We provide several template object manipulation types, you can choose one of them. In practice, we find that providing a description of the object motion in prompt will get better results.
```python
python demo.py \
--prompt <"prompt text"> \ # prompt text
--checkpoint_path \ # FlexAM checkpoint path (e.g checkpoints/Diffusion_Transformer/Wan2.2-Fun-5B-FLEXAM)
--input_path \ # the reference image path
--object_motion \ # the object motion type (up, down, left, right)
--object_mask \ # the object mask path
--tracking_method \ # the tracking method (moge, DELTA). For image input, 'moge' is nesserary.
--sample_size 512 896 \
--video_length=49 \
--density 30 \
--gpu \ # the gpu id
```
It should be noted that depending on the tracker you choose, you may need to modify the scale of translation.
## 🙏 Acknowledgements
This project builds upon several excellent open source projects:
* [VideoX-Fun](https://github.com/aigc-apps/VideoX-Fun)
* [DELTA](https://github.com/snap-research/DELTA_densetrack3d)
* [MoGe](https://github.com/microsoft/MoGe)
* [vggt](https://github.com/facebookresearch/vggt)
* [Pi3](https://github.com/yyfz/Pi3)
We thank the authors and contributors of these projects for their valuable contributions to the open source community!
## 🌟 Citation
If you find FlexAM useful for your research, please cite our paper:
```
@misc{sheng2026FlexAM,
title={FlexAM: Flexible Appearance-Motion Decomposition for Versatile Video Generation Control},
author={Sheng, Mingzhi and Gu, Zekai and Li, Peng and Lin, Cheng and Guo, Hao-Xiang and Chen, Ying-Cong and Liu, Yuan},
year={2026},
eprint={2602.13185},
archivePrefix={arXiv},
primaryClass={cs.CV},
url={https://arxiv.org/abs/2602.13185},
}
```
## ⚖️ License
This model checkpoint is based on **FlexAM**.
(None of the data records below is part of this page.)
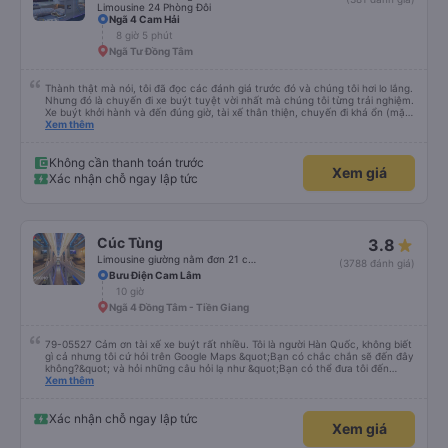
Limousine 24 Phòng Đôi
Ngã 4 Cam Hải
8 giờ 5 phút
Ngã Tư Đồng Tâm
Thành thật mà nói, tôi đã đọc các đánh giá trước đó và chúng tôi hơi lo lắng.
Nhưng đó là chuyến đi xe buýt tuyệt vời nhất mà chúng tôi từng trải nghiệm.
Xe buýt khởi hành và đến đúng giờ, tài xế thân thiện, chuyến đi khá ổn (mặc
dù vẫn hơi xóc, nhưng đó là đặc trưng của Việt Nam ^^), và chỗ ngồi thoải
Xem thêm
mái. Chúng tôi thực sự rất hài lòng.
Không cần thanh toán trước
Xem giá
Xác nhận chỗ ngay lập tức
Cúc Tùng
3.8
Limousine giường nằm đơn 21 chỗ (WC)
(3788 đánh giá)
Bưu Điện Cam Lâm
10 giờ
Ngã 4 Đồng Tâm - Tiền Giang
79-05527 Cảm ơn tài xế xe buýt rất nhiều. Tôi là người Hàn Quốc, không biết
gì cả nhưng tôi cứ hỏi trên Google Maps &quot;Bạn có chắc chắn sẽ đến đây
không?&quot; và hỏi những câu hỏi lạ như &quot;Bạn có thể đưa tôi đến
khách sạn của chúng tôi không?&quot; Nhưng tài xế đã quan tâm. của mọi
Xem thêm
thứ. Vốn dĩ tôi đến lúc 2h30 sáng và được thông báo lúc đó nhưng tài xế bảo
tôi ngủ thêm, đợi ở trạm xăng và thậm chí còn đón tôi tại khách sạn bằng xe
limousine vào buổi sáng. ngu ngốc đến mức tôi nghĩ tài xế đã giúp tôi. Nếu
Xác nhận chỗ ngay lập tức
Xem giá
tài xế không ở đó, tôi vẫn đang suy nghĩ về câu chuyện đó vì nó chắc hẳn
rất nguy hiểm.. Cảm ơn rất nhiều.. Cảm ơn xe buýt 79-05527 rất nhiều tài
- **Model Architecture / Code**: Licensed under **Apache 2.0** (or CC-BY-SA 4.0, consistent with your GitHub).
- **Embedded DELTA Weights**: This checkpoint contains weights from **DELTA (Snap Inc.)**, which are restricted to **Non-Commercial, Research-Only** use.
**⚠️ Usage Note:**
By downloading or using these weights, you agree to comply with the **Snap Inc. License** regarding the DELTA modules. Please refer to the [LICENSE](./LICENSE) file in this repository for the full text.